For SAH group: to establish a rat model of SAH [11], animals were anesthetized following intraperitoneal injection of 4% chloral hydrate at a dosage of 1 mL/100 g. Then, the rat lay prostrate with its head located in a suitable position by fixing firmly in a stereotaxic apparatus (Zhenghua Biologics, Anhui, China). The bregma was exposed though a middle scalp incision. With the site of 7.5 mm anterior to the bregma, a miniature drilling was used to create a 1 mm hole. The needle was placed at an angle of 45° from the sagittal plane, inserted slowly towards the midline. The needle was advanced 11 mm into the prechiasmatic cistern and reached the depth about 2–3 mm anterior to the chiasm, and retracted 0.5 mm. Then, 300 μL of fresh and non-heparinized blood extracted from left inguen artery were injected into prechiasmatic cistern in 20 s.

For sham group: All the procedures of surgery were same as the SAH group. But, the rat in the sham group underwent administration 300 μL saline rather than fresh and non-heparinized blood.

For SAH + apelin-13 group: All the procedures of surgery were same as the SAH group. Rats were administrated apelin-13 immediately after SAH induction.
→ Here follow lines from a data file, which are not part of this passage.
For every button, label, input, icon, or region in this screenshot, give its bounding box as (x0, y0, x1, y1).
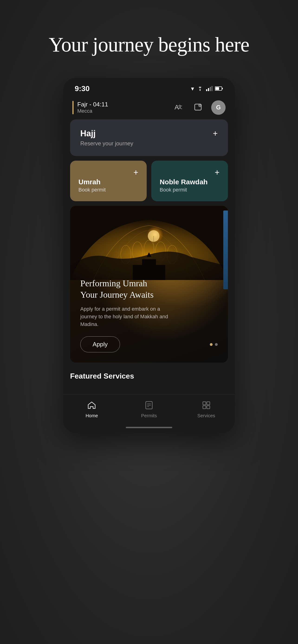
nav-services[interactable]: Services (178, 399, 235, 418)
prayer-info: Fajr - 04:11 Mecca (72, 101, 108, 114)
svg-rect-29 (203, 402, 206, 405)
top-actions: A 文 G (172, 100, 226, 115)
featured-services-title: Featured Services (70, 372, 228, 380)
hajj-subtitle: Reserve your journey (80, 140, 133, 147)
status-bar: 9:30 ▾ (63, 78, 235, 96)
svg-rect-30 (207, 402, 210, 405)
rawdah-plus-button[interactable]: + (215, 168, 219, 177)
banner-footer: Apply (80, 336, 218, 352)
rawdah-card-top: + (160, 168, 219, 177)
hajj-plus-button[interactable]: + (213, 129, 218, 138)
wifi-icon: ▾ (191, 85, 194, 92)
carousel-dot-1[interactable] (210, 343, 213, 346)
home-indicator (126, 427, 172, 428)
nav-home[interactable]: Home (63, 399, 120, 418)
svg-rect-6 (222, 88, 223, 89)
banner-heading: Performing Umrah Your Journey Awaits (80, 278, 218, 301)
prayer-location: Mecca (77, 108, 108, 114)
svg-rect-32 (207, 406, 210, 409)
permits-label: Permits (141, 413, 157, 418)
svg-rect-31 (203, 406, 206, 409)
umrah-subtitle: Book permit (79, 187, 138, 193)
bottom-nav: Home Permits (63, 394, 235, 425)
umrah-plus-button[interactable]: + (133, 168, 138, 177)
home-indicator-container (63, 425, 235, 433)
hajj-card[interactable]: Hajj Reserve your journey + (70, 120, 228, 156)
rawdah-card-info: Noble Rawdah Book permit (160, 178, 219, 193)
svg-text:文: 文 (178, 104, 182, 110)
hero-title: Your journey begins here (49, 32, 249, 57)
svg-point-12 (199, 105, 200, 106)
home-icon (86, 399, 98, 411)
hajj-title: Hajj (80, 129, 133, 138)
rawdah-title: Noble Rawdah (160, 178, 219, 186)
banner-description: Apply for a permit and embark on a journ… (80, 305, 173, 328)
carousel-dots (210, 343, 218, 346)
main-content: Hajj Reserve your journey + + Umrah Book… (63, 120, 235, 363)
svg-rect-2 (208, 88, 209, 91)
prayer-text: Fajr - 04:11 Mecca (77, 101, 108, 114)
battery-icon-svg (215, 86, 223, 91)
rawdah-subtitle: Book permit (160, 187, 219, 193)
page-wrapper: Your journey begins here 9:30 ▾ (0, 0, 298, 644)
translate-button[interactable]: A 文 (172, 101, 185, 114)
carousel-dot-2[interactable] (215, 343, 218, 346)
signal-icon-svg (206, 86, 213, 91)
screen-button[interactable] (192, 101, 205, 114)
status-icons: ▾ (191, 85, 223, 92)
svg-rect-3 (210, 87, 211, 91)
umrah-card-top: + (79, 168, 138, 177)
svg-point-0 (200, 90, 200, 91)
featured-services-section: Featured Services (63, 370, 235, 385)
wifi-icon-svg (196, 86, 204, 91)
umrah-title: Umrah (79, 178, 138, 186)
permits-icon (143, 399, 155, 411)
top-bar: Fajr - 04:11 Mecca A 文 (63, 96, 235, 120)
banner-heading-text: Performing Umrah Your Journey Awaits (80, 278, 154, 300)
banner-card: Performing Umrah Your Journey Awaits App… (70, 206, 228, 363)
banner-content: Performing Umrah Your Journey Awaits App… (70, 206, 228, 363)
cards-row: + Umrah Book permit + Noble Rawdah Book … (70, 161, 228, 201)
nav-permits[interactable]: Permits (120, 399, 178, 418)
hajj-info: Hajj Reserve your journey (80, 129, 133, 147)
prayer-name: Fajr - 04:11 (77, 101, 108, 108)
avatar-button[interactable]: G (211, 100, 226, 115)
svg-rect-4 (211, 86, 213, 91)
umrah-card[interactable]: + Umrah Book permit (70, 161, 147, 201)
home-label: Home (86, 413, 98, 418)
featured-cards-placeholder (63, 385, 235, 394)
umrah-card-info: Umrah Book permit (79, 178, 138, 193)
rawdah-card[interactable]: + Noble Rawdah Book permit (151, 161, 228, 201)
services-icon (200, 399, 212, 411)
phone-frame: 9:30 ▾ (63, 78, 235, 433)
status-time: 9:30 (75, 84, 90, 93)
prayer-indicator (72, 101, 74, 114)
svg-rect-1 (206, 89, 207, 91)
services-label: Services (197, 413, 215, 418)
svg-rect-7 (215, 87, 219, 90)
apply-button[interactable]: Apply (80, 336, 120, 352)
Rats were injected intracerebroventricularly with apelin-13 (ab141010, Abcam, USA) at 25 μg/kg, 50 μg/kg, and 100 μg/kg, by using a Hamilton microsyringe. The dosage of apelin-13 was chosen according to the previous article described with minor modifications [12]. The hole for drug injection located lateral 1.5 mm from the bregma and depth 3.5 mm from the skull bone. The Hamilton microsyringe was stayed for 5 min in order to let the drugs dilute into the ventricle maximally.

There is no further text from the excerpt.